In Jenack’s November 2015 sale, a Mstislav Dobuzhinsky painting sold for $7,475, including premium, to a nonresponsive Internet buyer. The very same painting, when reoffered in Jenack’s March 13 sale, brought $6,325, including premium.
While the auction houses look to the platforms to impose more stringent criteria and security measures on their users, some of the platforms are less willing to take on that responsibility.
“It’s a matter of culpability and legal issues, it’s easier for [the platforms] to provide a service,” Decker says. “They don’t have to worry about chasing down bidders. They’re starting to take baby steps to appear that they are making it easier and more secure for auction houses, but it’s all smoke and mirrors. It’s a false sense of security, there’s no way to evaluate them. Anyone can come up with a string of 16 numbers.”
Deirdre Pook Magarelli, a vice president at Pook & Pook, a partner house on Bidsquare.com, related the company’s experience using Bidsquare as a platform. “All of the bidders on Bidsquare go through a credit card authorization process and nonpaying bidders are marked as such, making eliminating the bad eggs a fairly simple process. This is the same type of system we have implemented in-house for the past five years or so. We also have more stringent requirements for new overseas bidders, requiring a much larger authorization amount to guarantee that the card provided is not only valid, but can hold a substantial charge. Having both an in-house list of bad bidders and an online one to rely on greatly improves our ability to weed out nonpayers before they get their foot in the door.”
For some time now, the platforms have employed independent dispute databases that list all discrepancies associated with a particular user.
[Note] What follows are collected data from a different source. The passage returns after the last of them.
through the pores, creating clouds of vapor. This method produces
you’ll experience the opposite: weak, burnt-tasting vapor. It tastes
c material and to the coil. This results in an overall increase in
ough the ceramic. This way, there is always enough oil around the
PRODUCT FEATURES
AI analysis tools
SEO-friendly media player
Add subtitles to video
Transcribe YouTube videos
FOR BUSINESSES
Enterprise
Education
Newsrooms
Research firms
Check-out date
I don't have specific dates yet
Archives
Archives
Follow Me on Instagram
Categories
As a user gets a dispute filed against him or her due to late or nonpayment, the user’s dispute history is available to see by any auction house on the platform for as long as that user continues to use that particular account. While that is certainly a helpful tool, it is a retroactive view that does not protect the auction houses against fraudulent bidders who create new accounts.
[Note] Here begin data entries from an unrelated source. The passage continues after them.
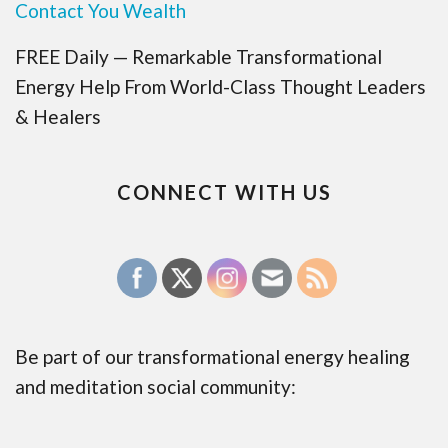
Contact You Wealth
FREE Daily — Remarkable Transformational
Energy Help From World-Class Thought Leaders
& Healers
CONNECT WITH US
Be part of our transformational energy healing
and meditation social community:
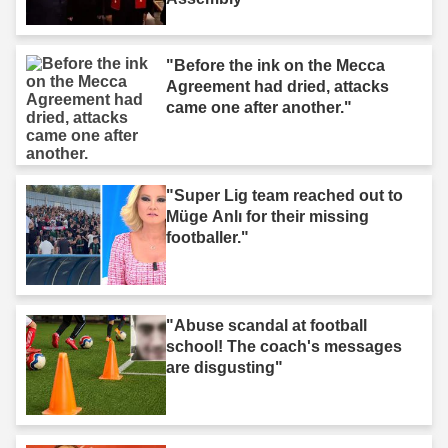
"Before the ink on the Mecca
Agreement had dried, attacks
came one after another."
"Super Lig team reached out to
Müge Anlı for their missing
footballer."
"Abuse scandal at football
school! The coach's messages
are disgusting"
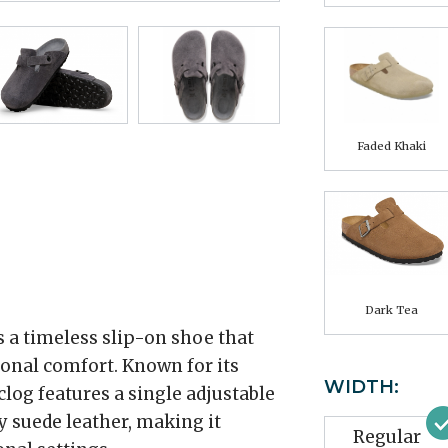
Faded Khaki
Dark Tea
 a timeless slip-on shoe that
onal comfort. Known for its
WIDTH:
 clog features a single adjustable
y suede leather, making it
Regular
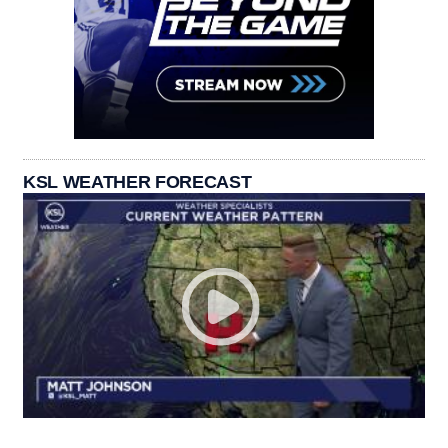
KSL WEATHER FORECAST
As the digital market expands, it will be interesting to see how the platform-seller relationship continues. It can be presumed that auction houses will continue to use online bidding platforms for their audience, but, with more platforms popping up each year, they are going to have to fight to retain their quality seller accounts. Competition is good, as the saying goes, and it will likely spur the aggregators into action to create a more secure environment for their clients.
On the other hand, auction houses should take Internet security very seriously and impose more stringent requirements for all online bidders. While there are costs associated with information verification and correctly storing payment information, there are plenty of benefits. A security bottleneck has the effect of creating a stronger relationship between buyer and house, which may result in bids taken off of the online platforms and into the house’s hands in the form of absentee bids, phone bids or bids tendered via proprietary platform. It is necessary to understand that, in the year 2016, online bidding is a powerful, but feral animal.
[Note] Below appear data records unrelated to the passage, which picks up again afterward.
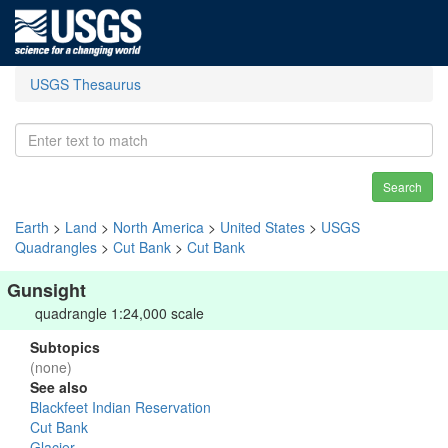
USGS Thesaurus
Search
Earth
>
Land
>
North America
>
United States
>
USGS
Quadrangles
>
Cut Bank
>
Cut Bank
Gunsight
quadrangle 1:24,000 scale
Subtopics
(none)
See also
Blackfeet Indian Reservation
Cut Bank
Glacier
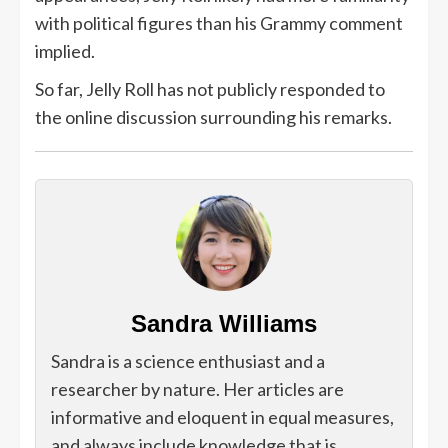
with political figures than his Grammy comment
implied.
So far, Jelly Roll has not publicly responded to
the online discussion surrounding his remarks.
Sandra Williams
Sandra is a science enthusiast and a
researcher by nature. Her articles are
informative and eloquent in equal measures,
and always include knowledge that is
Without doubt, aggregators are doing an unprecedented job at bringing bidders from around the world to auctions in which they otherwise would have never participated. People from New York and China can bid on an auction in a small town in Ohio, based solely on a keyword search. That search is really what has changed the game: people do not need the auction house; they come for the item, and, sometimes, they come in too hard.